To keep you informed about developments in public finance tax, our Public Finance Tax Practice publishes the Public Finance Tax blog. After 2017 closed with a bang, when Congress passed the Tax Cuts and Jobs Act (TCJA), which eliminated tax credit bonds and the tax-exempt advance refunding of tax-advantaged bonds, we spent 2018 muddling through the aftermath. Then, the final weeks of 2018 closed with a bang, too, when Treasury, notwithstanding the government shutdown, released final private activity bond public approval requirements and proposed regulations, which we had awaited for over 30 years, regarding when tax-exempt bonds are reissued. On the blog, we followed these changes, explored some fundamental questions about the TCJA and reviewed the year-end regulatory flurry. Below, we have described more highlights from 2018, and have attached links to the posts on the blog. To make sure you get up-to-the-minute alerts and information, we encourage you to subscribe to the blog, by clicking here.

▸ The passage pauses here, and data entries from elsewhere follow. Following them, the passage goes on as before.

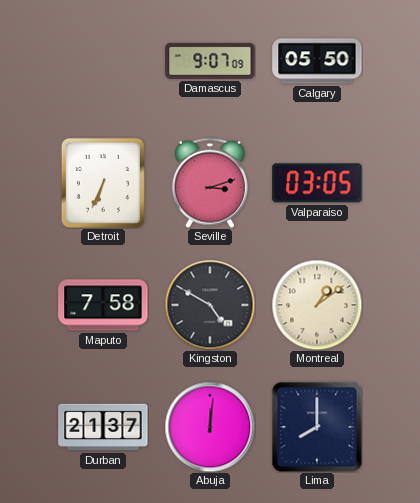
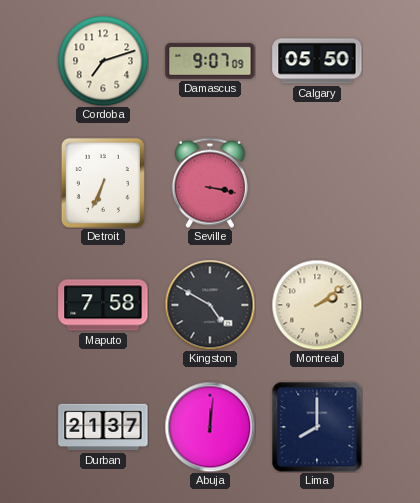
Cordoba: none -> 7:12
Seville: 3:12 -> 3:17
Valparaiso: 03:05 -> none
Montreal: 1:09 -> 2:09
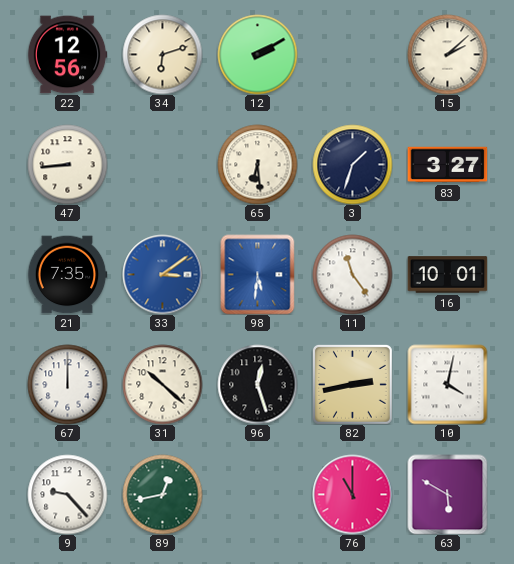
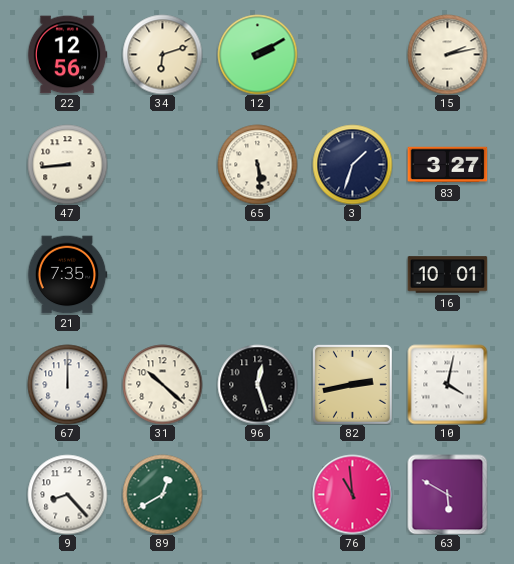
15: 2:08 -> 2:13
65: 6:29 -> 5:29
33: 3:09 -> none
98: 5:31 -> none
11: 11:24 -> none
9: 9:23 -> 8:23
89: 12:43 -> 12:40
76: 11:00 -> 10:59
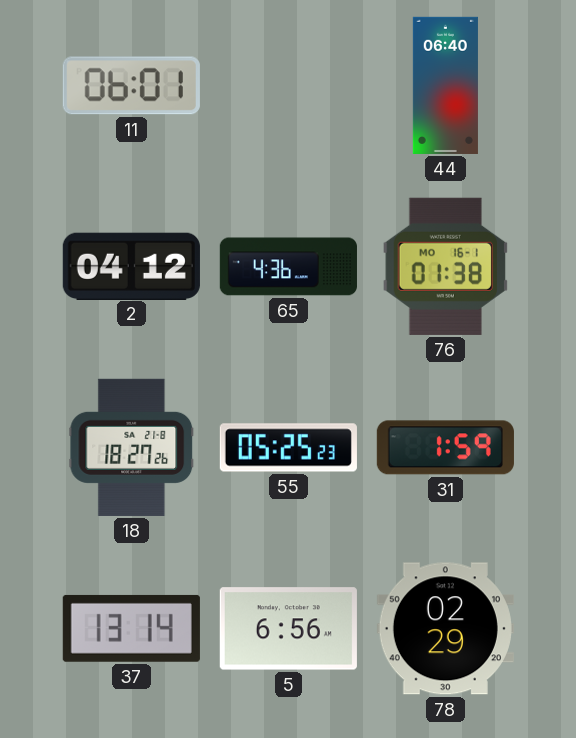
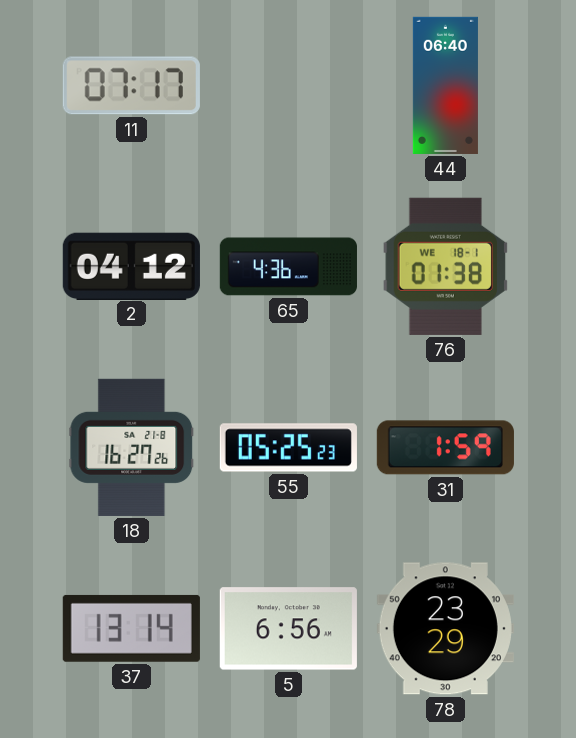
11: 06:01 -> 07:17
76 date: MO 16-1 -> WE 18-1
18: 18:27 -> 16:27
78: 02:29 -> 23:29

As we know, the TCJA eliminated the ability to issue tax-exempt advance refunding bonds after 2017. Though that sounds simple enough, you know better by now questions lingered. In particular, in the first few months of 2018, the tax-exempt bond community wondered whether tax-exempt bonds could still be issued to advance refund taxable bonds. The IRS ultimately made it clear, after NABL wrote a letter drafted in part by our Tax partner, Johnny Hutchinson (the current chairman of the NABL Tax Law Committee), requesting clarifying guidance, that you can still issue tax-exempt bonds to advance refund taxable bonds. Thus, the repeal prevents the issuance of tax-exempt bonds to advance refund only (1) other tax-exempt bonds and (2) a very limited subset of taxable bonds that enjoy the benefit of a tax credit or a direct payment.
To turn the familiar Biblical phrase (not to mention English grammar itself) on its head, the TCJA "tooketh away," but it also "gaveth." The TCJA quietly created a new economic development program, called the Opportunity Zone program. We closely followed this new program, which enables economic development in low-income communities. The program allows individuals to defer (and potentially avoid) gain on the sale of stock or other property if the gain is reinvested in a low-income community through an Opportunity Fund. Our Tax partner, Steve Mount, continues to lead the charge in explaining this program and guiding our clients on how to avail themselves of it.
The US Supreme Court paid a visit to our corner of the world, rendering its opinion in South Dakota v. Wayfair. We tracked this case, which overturned two previous decisions and held that a vendor need not have a physical presence in a state to have a "substantial nexus" with the state under the Commerce Clause. Thus, an online vendor need not have a physical presence in a state to be obligated to collect sales/use taxes on sales made to residents of that state and to remit those taxes to that state.